Actually, the blu-ray player my parents have will start a movie at the same spot you stopped it at, even if you take the disc out. I know, the list is about DVD vs VHS, but since you can play DVDs on a blu-ray player, I thought mentioning it would be relevant.
Any good DVD player will remember where the disc was last stopped. The trick is to press "Stop" once instead of twice. If somebody has a habit of stopping movies in the middle and watching other movies before finishing the incomplete ones, then VHS will have more utility in that regard.

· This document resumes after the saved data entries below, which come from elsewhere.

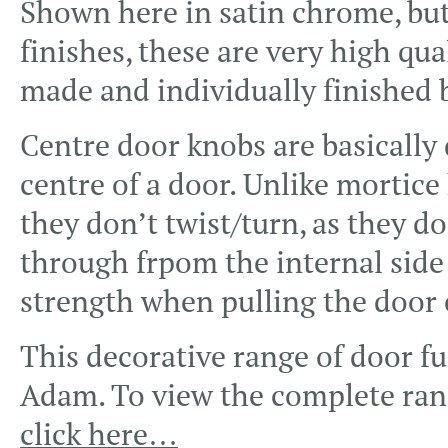
Shown here in satin chrome, but
finishes, these are very high qual
made and individually finished 
Centre door knobs are basically d
centre of a door. Unlike mortice 
they don’t twist/turn, as they do
through frpom the internal side 
strength when pulling the door 
This decorative range of door fu
Adam. To view the complete ran
click here…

I didn't mean to sidetrack this thread. Just pointing out the humor back in the days of "I'll never give up VHS for DVDs." Has the whole "why are there black bars on my TV screen" era passed too, or are there still people like that out there?
Yes, my mother. No matter how much I try to explain that she's seeing everything as opposed to something being cut off she still doesn't seem to get it.
There's a nice featurette on certain editions of A Bug's Life and Sleeping Beauty that illustrates what happens in a concise, understandable manner. For an even shorter demo, there's a picture inside the James Bond 007 Edition DVDs with the rectangle and square indicators. If those tools or a hand-drawn substitute don't work, then the matter may indeed be hopeless. The "smaller image = more picture information on a 4:3 TV set" concept is hard for many people, including my very intelligent mother, who also had to have the idea explained over the course of time.
Saw somebody at Wal-Mart buying an HDTV about three days ago... they wanted a 42" TV, but only wanted Fullscreen DVDs so they wouldn't have to see those "annoying black bars".